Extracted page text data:
◇ ◇ ◇ ◇ ◇

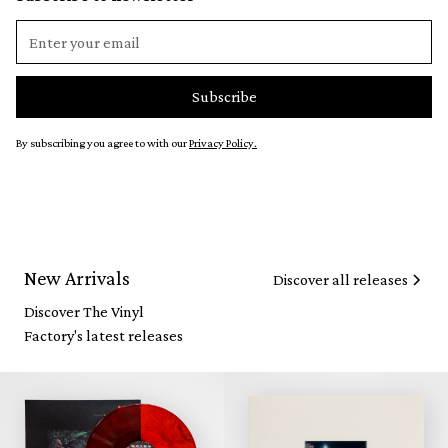
By subscribing you agree to with our
Privacy Policy.
New Arrivals
Discover all releases
Discover The Vinyl
Factory's latest releases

◇ ◇ ◇ ◇ ◇

▶ **WHAT IS NEEDED**:
Leave every picture out, and transcribe the data above exactly as it reads.

▶ **EXPECTED ANSWER**:
By subscribing you agree to with our
Privacy Policy.
New Arrivals
Discover all releases
Discover The Vinyl
Factory's latest releases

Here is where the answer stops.